I was in the winter of my life, and the men I met along the road were my only summer. At night I fell asleep with visions of myself dancing and laughing and crying with them. Three years down the line of being on an illness road to earth, my memories of them are the only thing that sustained me and my only real happy times. I was a singer, not a very popular one. I once had dreams of becoming a beautiful poet but upon a series of unfortunate events, I saw those dreams dashed and divided like a million stars in the night sky that I wished on over and over again, sparkling and broken. But I didn't really mind because I knew that it takes getting everything you ever wanted and then losing it to know what true freedom is. When the people I used to know found out what I had been doing, how I'd been living, they asked me why, but there's no use in talking to people who have a home. They have no idea what it's like to seek safety in other people. For home to be wherever you lay your head. I was always an unusual girl. My mother told me I had a chameleon soul, no moral compass pointing due north, no fixed personality, just an inner indecisiveness that was as wide and as wavering as the ocean. And if I said I didn't plan for it to turn out this way I'd be lying, because I was born to be the other woman. I belonged to no one, who belonged to everyone; who had nothing, who wanted everything. With a fire for every experience and an obsession for freedom that terrified to me the point I couldn't even talk about it, and pushed me to a nomadic point of madness that both dazzled and dizzied me.

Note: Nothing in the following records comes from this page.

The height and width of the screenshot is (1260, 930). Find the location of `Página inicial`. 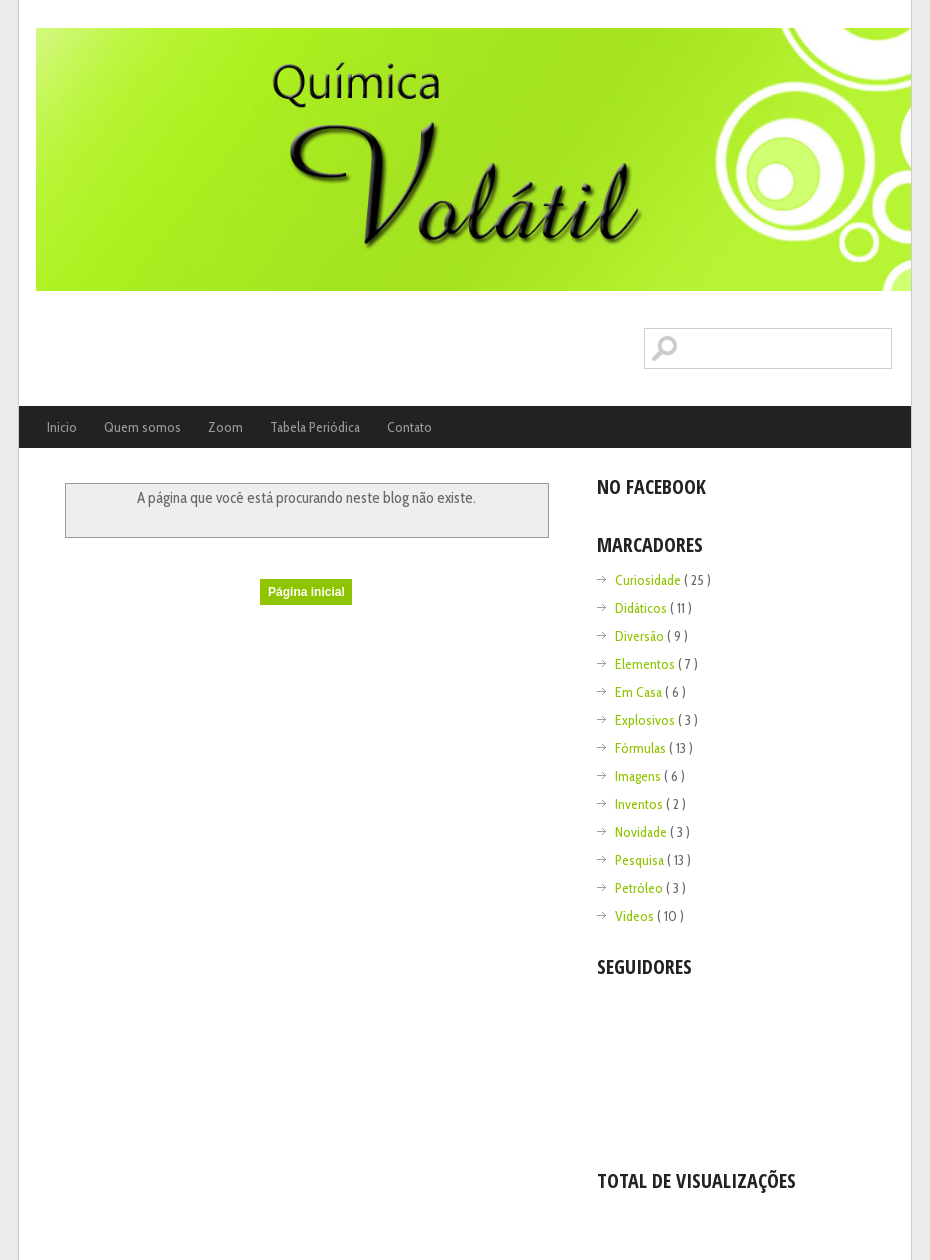 Página inicial is located at coordinates (306, 592). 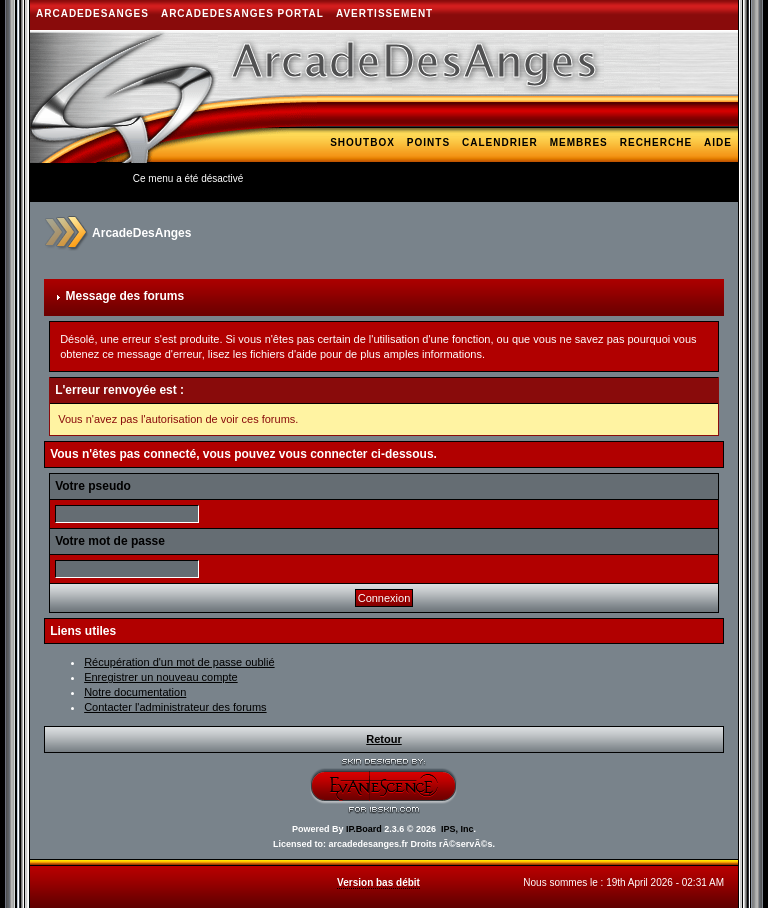  Describe the element at coordinates (718, 142) in the screenshot. I see `Aide` at that location. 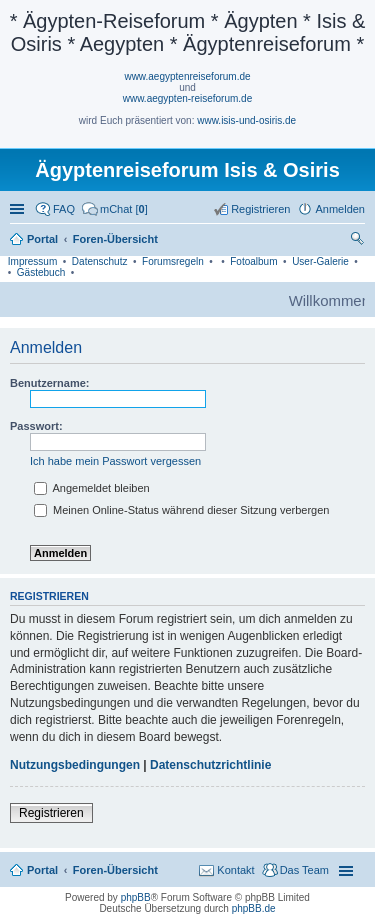  Describe the element at coordinates (36, 426) in the screenshot. I see `Passwort:` at that location.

Every night I used to pray that I'd find my people, and finally I did on the open road. We had nothing to lose, nothing to gain, nothing we desired anymore, except to make our lives into a work of art. Live fast, die young, be wild, have fun. I believe in the country America used to be, I believe in the person I want to become, I believe in the freedom of the open road, and my motto is the same as ever, I believe in the kindness of strangers. And when I'm at war with myself, I ride, I just ride. Who are you? Are you in touch with all of your darkest fantasies? Have you created a life for yourself where you can experience them? I have. I am fcuking crazy. But I am free.